In games with two players however, players cannot wait for another player to use the Warlord against their opponent, because there are no other players. If you want a building destroyed, you have to do it yourself. And you also don’t have to be afraid that a third player runs away with the victory if you destroy the building of an opponent, because there is no third player.
The Warlord ability gains you a net profit of one gold, one building card and one building action compared to your opponent, which equates to roughly 3 gold.
If you use the Warlord ability in a two player game, you make a net profit of one gold compared to your opponent, and you also nullify a building action and take away a building card. Since a building card is worth about two gold, this is comparable to reducing your opponent’s gold supply by three gold. If there was a card that read ‘Reduce your opponent’s gold supply by three gold’, you would play that pretty often, right?
Also note that since the Warlord is better in two player games, red buildings become more valuable, because you will choose Warlord more often and thus receive more income from your red buildings.
What we like less about Citadels with two players is that the first player often feels forced to pick the Assassin, especially if the character that is put in the middle is weak. In this case, if the first player picks a strong character, the second player can easily guess which character the first player picked. To protect himself from the threat of the Assassin (and also the Thief), the first player therefore has to pick either a weak character, or the Assassin itself. The latter ends up happening a lot, which can make many rounds feel similar.

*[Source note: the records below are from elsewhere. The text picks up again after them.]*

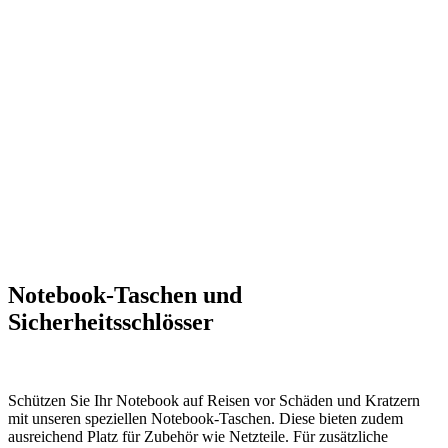
Notebook-Taschen und
Sicherheitsschlösser
Schützen Sie Ihr Notebook auf Reisen vor Schäden und Kratzern
mit unseren speziellen Notebook-Taschen. Diese bieten zudem
ausreichend Platz für Zubehör wie Netzteile. Für zusätzliche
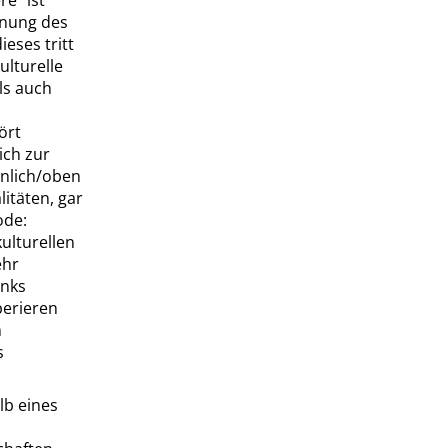
ere
“
ist
dnung des
ieses tritt
ulturelle
ls auch
ört
ich zur
nnlich/oben
litäten, gar
ode:
kulturellen
ehr
unks
perieren
m
s
lb eines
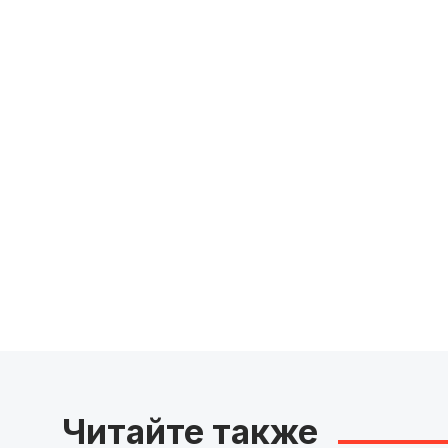
Читайте также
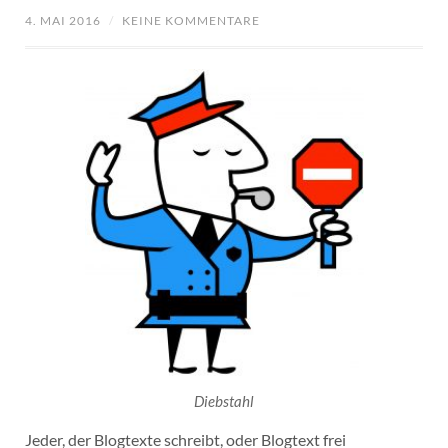
4. MAI 2016
/
KEINE KOMMENTARE
Diebstahl
Jeder, der Blogtexte schreibt, oder Blogtext frei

Of course, this problem exists to a lesser extent when you play Citadels with more than two players as well. Even if there are more players, the first player takes a risk if he picks a strong character while a weak character was put in the middle, because it will still be easy for the second player to guess which character he picked. But, like the Warlord, the Assassin is associated with a Tragedy of the Commons: the second player wants the first player to be assassinated, but he would rather not be the one to assassinate him. The second player would rather pick a strong character himself and let someone else assassinate the first player. And if the second player picks a strong character, it is already much harder for the third player to guess which character the first player took, because two strong characters will be out of the game already. Therefore, the first player can often get away with picking a strong character in Citadels games with more than two players.
The Bishop is usually the weakest card in Citadels games with larger groups, because you only really need the ability of being resistant to the Warlord when you are very far ahead or when you have very cheap buildings. But, as we explained above, the Warlord is much stronger in two player games. Naturally this implies that the Bishop is also much stronger, because with two players the Warlord will be picked and used more often, which makes being resistant against the Warlord’s ability more important.
Note that this implies that the blue buildings also become more valuable in Citadels games with two players, because you will choose Bishop more often and thus receive more income from your blue buildings.